BEGIN STORED DATA

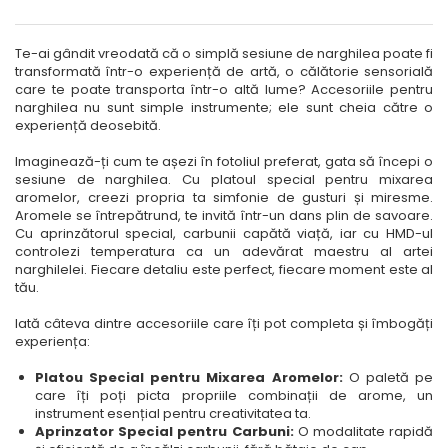
Te-ai gândit vreodată că o simplă sesiune de narghilea poate fi
transformată într-o experiență de artă, o călătorie sensorială
care te poate transporta într-o altă lume? Accesoriile pentru
narghilea nu sunt simple instrumente; ele sunt cheia către o
experiență deosebită.
Imaginează-ți cum te așezi în fotoliul preferat, gata să începi o
sesiune de narghilea. Cu platoul special pentru mixarea
aromelor, creezi propria ta simfonie de gusturi și miresme.
Aromele se întrepătrund, te invită într-un dans plin de savoare.
Cu aprinzătorul special, carbunii capătă viață, iar cu HMD-ul
controlezi temperatura ca un adevărat maestru al artei
narghilelei. Fiecare detaliu este perfect, fiecare moment este al
tău.
Iată câteva dintre accesoriile care îți pot completa și îmbogăți
experiența:
Platou Special pentru Mixarea Aromelor:
O paletă pe
care îți poți picta propriile combinații de arome, un
instrument esențial pentru creativitatea ta.
Aprinzator Special pentru Carbuni:
O modalitate rapidă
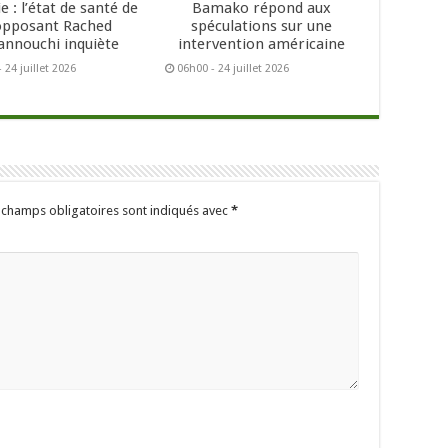
e : l’état de santé de
Bamako répond aux
’opposant Rached
spéculations sur une
annouchi inquiète
intervention américaine
 24 juillet 2026
06h00 - 24 juillet 2026
 champs obligatoires sont indiqués avec
*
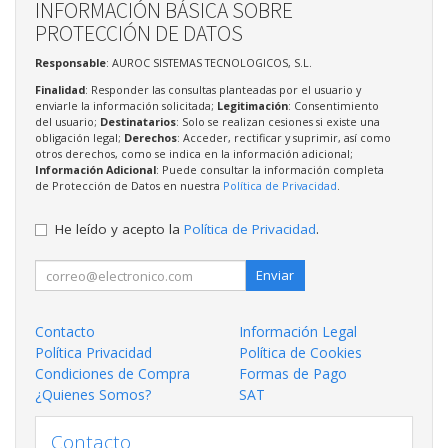
INFORMACIÓN BÁSICA SOBRE
PROTECCIÓN DE DATOS
Responsable
: AUROC SISTEMAS TECNOLOGICOS, S.L.
Finalidad
: Responder las consultas planteadas por el usuario y
enviarle la información solicitada;
Legitimación
: Consentimiento
del usuario;
Destinatarios
: Solo se realizan cesiones si existe una
obligación legal;
Derechos
: Acceder, rectificar y suprimir, así como
otros derechos, como se indica en la información adicional;
Información Adicional
: Puede consultar la información completa
de Protección de Datos en nuestra
Política de Privacidad
.
He leído y acepto la
Política de Privacidad
.
Enviar
Contacto
Información Legal
Política Privacidad
Política de Cookies
Condiciones de Compra
Formas de Pago
¿Quienes Somos?
SAT
Contacto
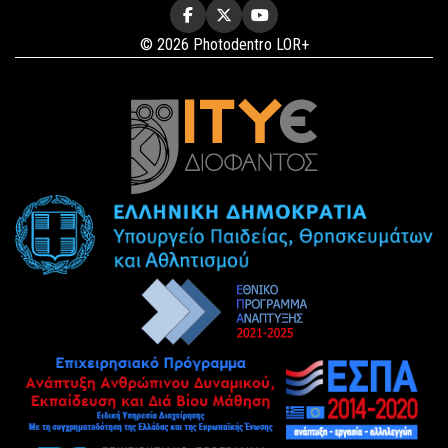
© 2026 Photodentro LOR+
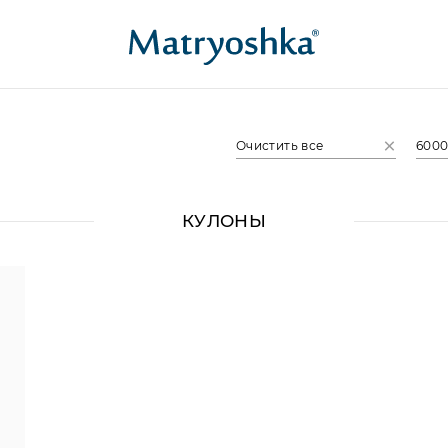
Очистить все
6000
КУЛОНЫ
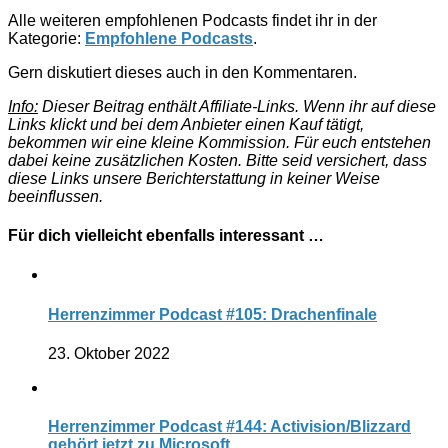
Alle weiteren empfohlenen Podcasts findet ihr in der
Kategorie:
Empfohlene Podcasts
.
Gern diskutiert dieses auch in den Kommentaren.
Info:
Dieser Beitrag enthält Affiliate-Links. Wenn ihr auf diese
Links klickt und bei dem Anbieter einen Kauf tätigt,
bekommen wir eine kleine Kommission. Für euch entstehen
dabei keine zusätzlichen Kosten. Bitte seid versichert, dass
diese Links unsere Berichterstattung in keiner Weise
beeinflussen.
Für dich vielleicht ebenfalls interessant …
Herrenzimmer Podcast #105: Drachenfinale
23. Oktober 2022
Herrenzimmer Podcast #144: Activision/Blizzard
gehört jetzt zu Microsoft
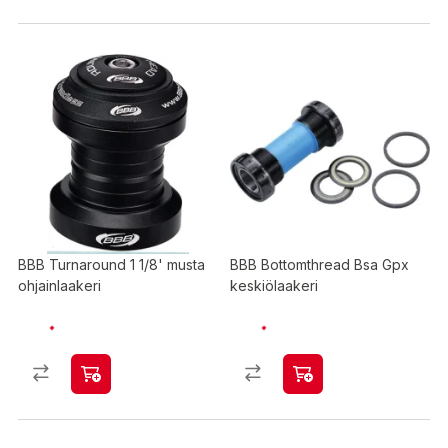
BBB Turnaround 1 1/8' musta
BBB Bottomthread Bsa Gpx
ohjainlaakeri
keskiölaakeri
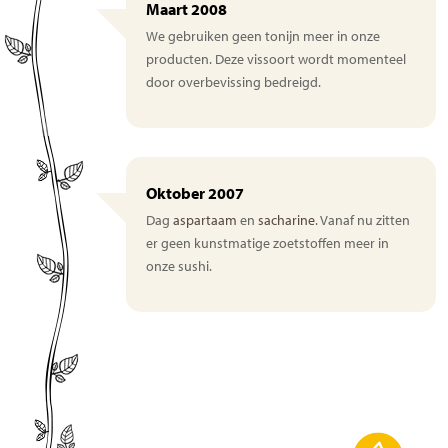
Maart 2008
We gebruiken geen tonijn meer in onze
producten. Deze vissoort wordt momenteel
door overbevissing bedreigd.
Oktober 2007
Dag
aspartaam
en
sacharine
. Vanaf nu zitten
er geen kunstmatige zoetstoffen meer in
onze sushi.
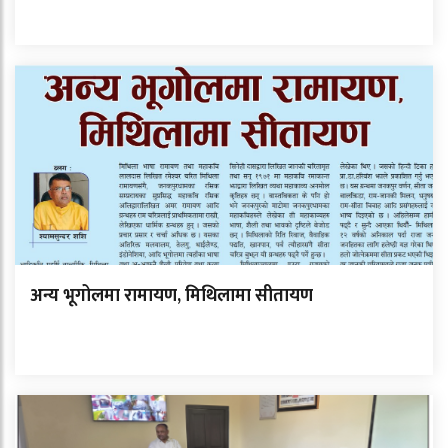
अन्य भूगोलमा रामायण, मिथिलामा सीतायण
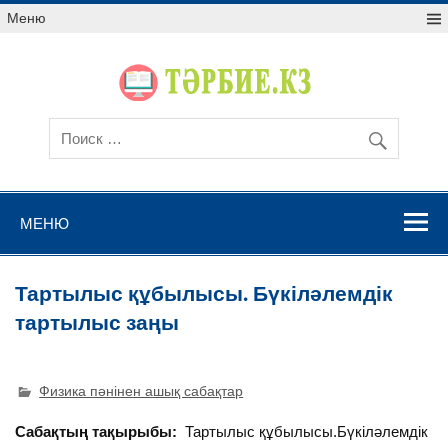
Меню
МЕНЮ
Тартылыс құбылысы. Бүкіләлемдік
тартылыс заңы
Физика пәнінен ашық сабақтар
Сабақтың тақырыбы:
Тартылыс құбылысы.Бүкіләлемдік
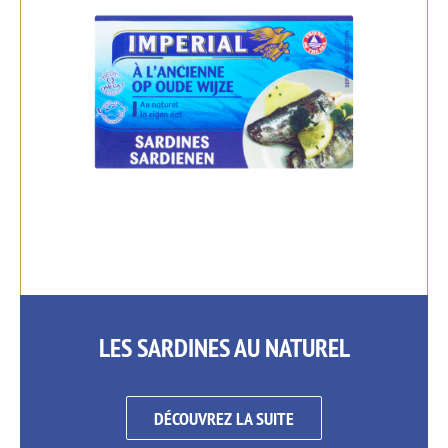
LES SARDINES AU NATUREL
DÉCOUVREZ LA SUITE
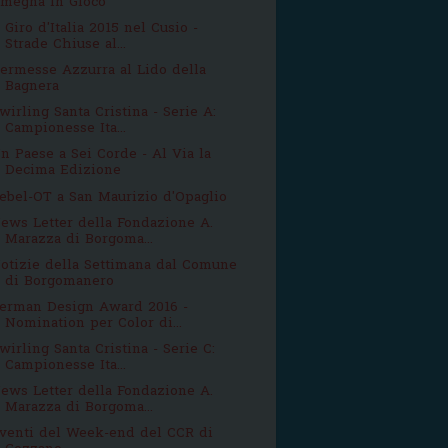
megna In Gioco
l Giro d'Italia 2015 nel Cusio -
Strade Chiuse al...
ermesse Azzurra al Lido della
Bagnera
wirling Santa Cristina - Serie A:
Campionesse Ita...
n Paese a Sei Corde - Al Via la
Decima Edizione
ebel-OT a San Maurizio d'Opaglio
ews Letter della Fondazione A.
Marazza di Borgoma...
otizie della Settimana dal Comune
di Borgomanero
erman Design Award 2016 -
Nomination per Color di...
wirling Santa Cristina - Serie C:
Campionesse Ita...
ews Letter della Fondazione A.
Marazza di Borgoma...
venti del Week-end del CCR di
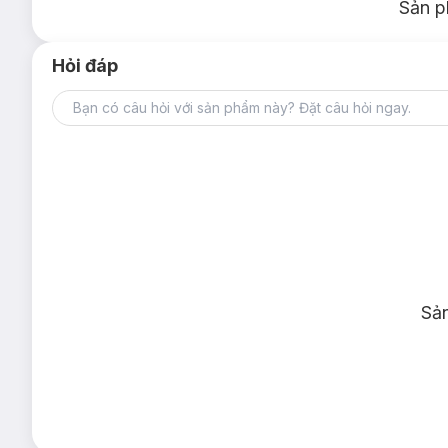
Sản p
Hỏi đáp
Sả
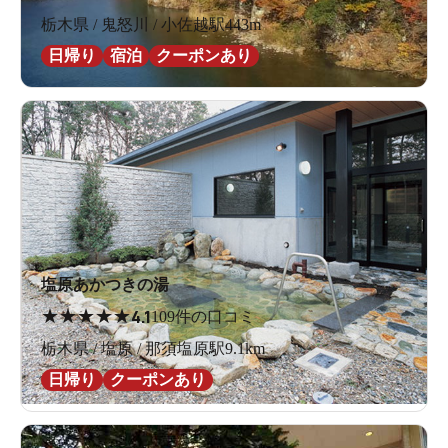
栃木県 / 鬼怒川 / 小佐越駅443m
日帰り
宿泊
クーポンあり
塩原あかつきの湯
★
★
★
★
★
4.1
109件の口コミ
栃木県 / 塩原 / 那須塩原駅9.1km
日帰り
クーポンあり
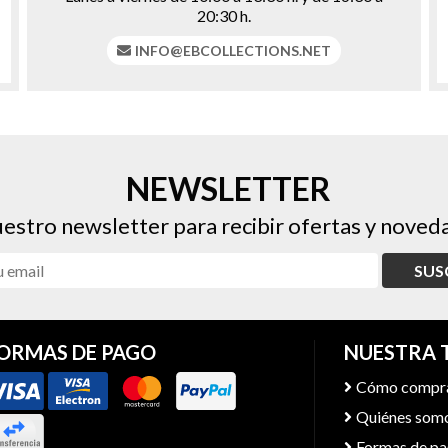
20:30 h.
INFO@EBCOLLECTIONS.NET
NEWSLETTER
uestro newsletter para recibir ofertas y noveda
SUS
ORMAS DE PAGO
NUESTRA 
Cómo compr
Quiénes som
Formas de p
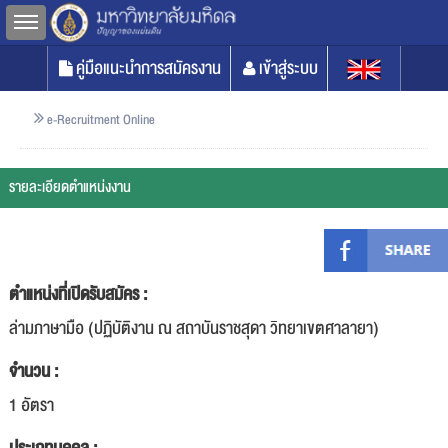
Toggle sidebar
คู่มือแนะนำการสมัครงาน
เข้าสู่ระบบ
e-Recruitment Online
รายละเอียดตำแหน่งงาน
ตำแหน่งที่เปิดรับสมัคร :
ล่ามภาษามือ (ปฏิบัติงาน ณ สถาบันราชสุดา วิทยาเขตศาลายา)
จำนวน :
1 อัตรา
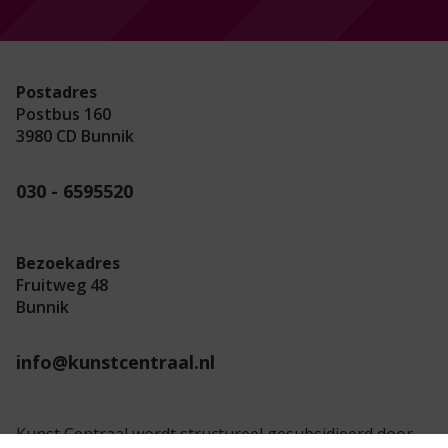
Postadres
Postbus 160
3980 CD Bunnik
030 - 6595520
Bezoekadres
Fruitweg 48
Bunnik
info@kunstcentraal.nl
Kunst Centraal wordt structureel gesubsidieerd door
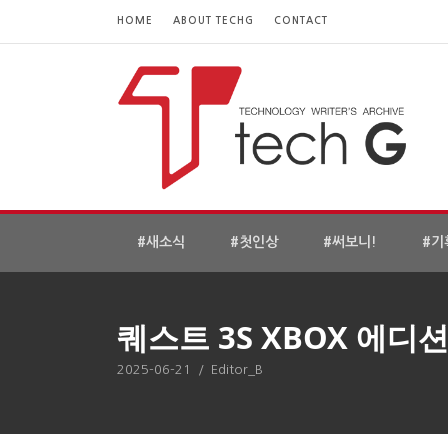
HOME
ABOUT TECHG
CONTACT
#새소식
#첫인상
#써보니!
#기
퀘스트 3S XBOX 에디
2025-06-21
/
Editor_B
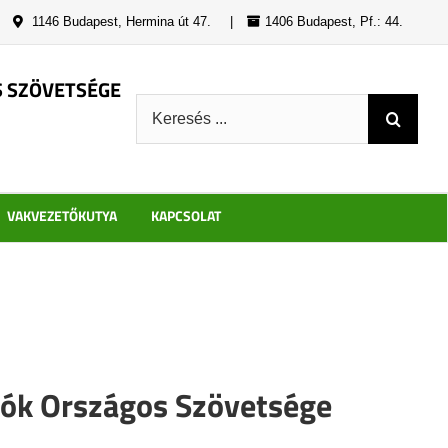
|
1146 Budapest, Hermina út 47.
|
1406 Budapest, Pf.: 44.
S SZÖVETSÉGE
Keresés:
VAKVEZETŐKUTYA
KAPCSOLAT
lók Országos Szövetsége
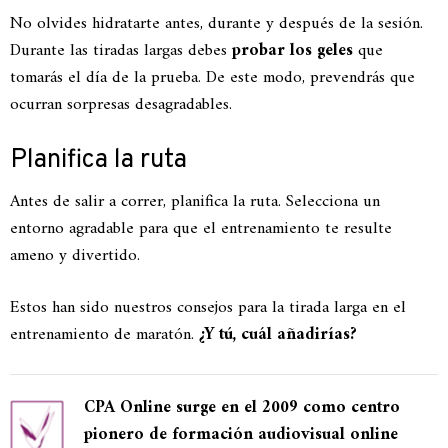
No olvides hidratarte antes, durante y después de la sesión.
Durante las tiradas largas debes
probar los geles
que
tomarás el día de la prueba. De este modo, prevendrás que
ocurran sorpresas desagradables.
Planifica la ruta
Antes de salir a correr, planifica la ruta. Selecciona un
entorno agradable para que el entrenamiento te resulte
ameno y divertido.
Estos han sido nuestros consejos para la tirada larga en el
entrenamiento de maratón.
¿Y tú, cuál añadirías?
CPA Online surge en el 2009 como centro
pionero de formación audiovisual online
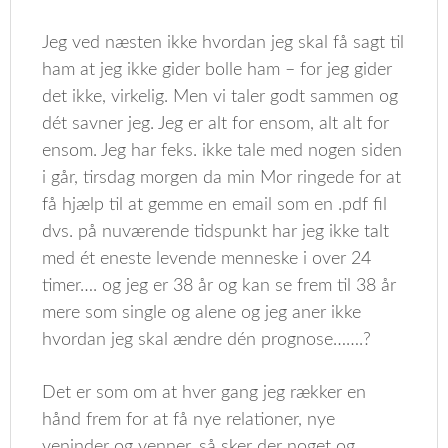
Jeg ved næsten ikke hvordan jeg skal få sagt til
ham at jeg ikke gider bolle ham – for jeg gider
det ikke, virkelig. Men vi taler godt sammen og
dét savner jeg. Jeg er alt for ensom, alt alt for
ensom. Jeg har feks. ikke tale med nogen siden
i går, tirsdag morgen da min Mor ringede for at
få hjælp til at gemme en email som en .pdf fil
dvs. på nuværende tidspunkt har jeg ikke talt
med ét eneste levende menneske i over 24
timer…. og jeg er 38 år og kan se frem til 38 år
mere som single og alene og jeg aner ikke
hvordan jeg skal ændre dén prognose…….?
Det er som om at hver gang jeg rækker en
hånd frem for at få nye relationer, nye
veninder og venner, så sker der noget og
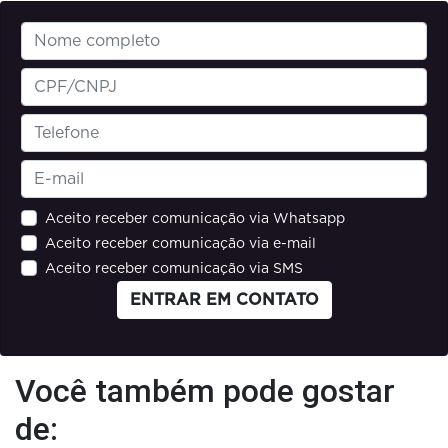
Aceito receber comunicação via Whatsapp
Aceito receber comunicação via e-mail
Aceito receber comunicação via SMS
ENTRAR EM CONTATO
Você também pode gostar
de:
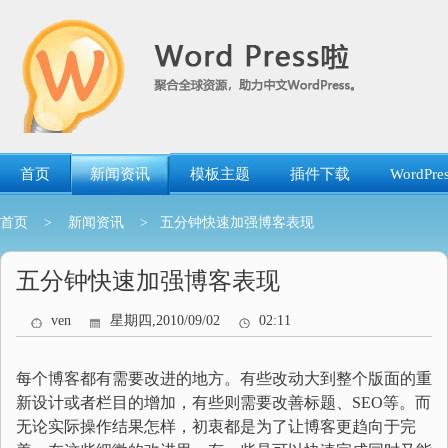
跳
转
到
内
容
首页
新闻资讯
模板主题
插件下载
WordP
首页
>
新闻资讯
> 五分钟快速加强博客表现
五分钟快速加强博客表现
ven
星期四,2010/09/02
02:11
每个博客都有需要改进的地方。有些改动大到整个版面的重
新设计或者栏目的增加，有些则需要改善标题、SEO等。而
无论实际操作结果怎样，初衷都是为了让博客更趋向于完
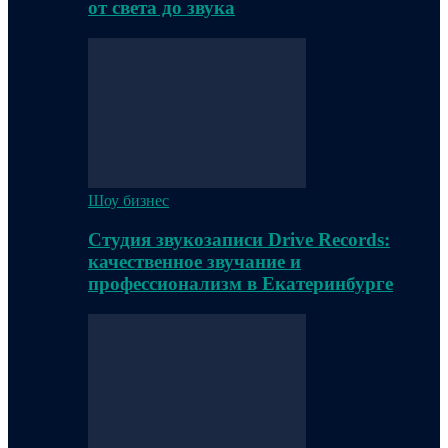
от света до звука
Шоу бизнес
Студия звукозаписи Drive Records:
качественное звучание и
профессионализм в Екатеринбурге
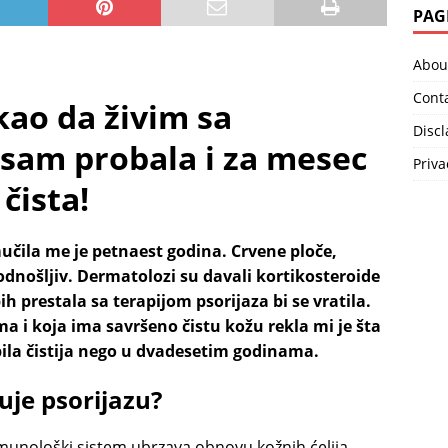
PAG
Abou
Cont
ao da živim sa
Disc
sam probala i za mesec
Priva
čista!
učila me je petnaest godina. Crvene ploče,
podnošljiv. Dermatolozi su davali kortikosteroide
ih prestala sa terapijom psorijaza bi se vratila.
ma i koja ima savršeno čistu kožu rekla mi je šta
bila čistija nego u dvadesetim godinama.
uje psorijazu?
imunološki sistem ubrzava obnovu kožnih ćelija.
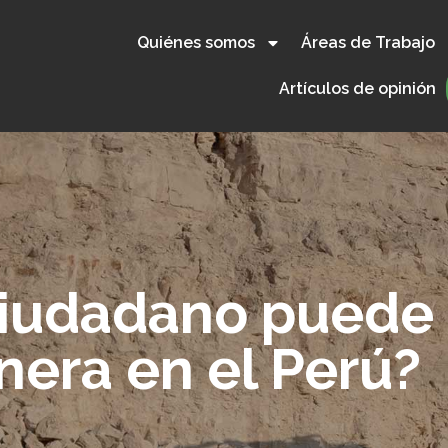
Quiénes somos
Áreas de Trabajo
Artículos de opinión
ciudadano puede 
nera en el Perú?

END STORED DATA

The entries above hold the needed span. Transcribe exactly the lines from the one with "INFORMACIÓN BÁSICA SOBRE" to the one with "obligación legal;", both included.

INFORMACIÓN BÁSICA SOBRE
PROTECCIÓN DE DATOS
Responsable
: AUROC SISTEMAS TECNOLOGICOS, S.L.
Finalidad
: Responder las consultas planteadas por el usuario y
enviarle la información solicitada;
Legitimación
: Consentimiento
del usuario;
Destinatarios
: Solo se realizan cesiones si existe una
obligación legal;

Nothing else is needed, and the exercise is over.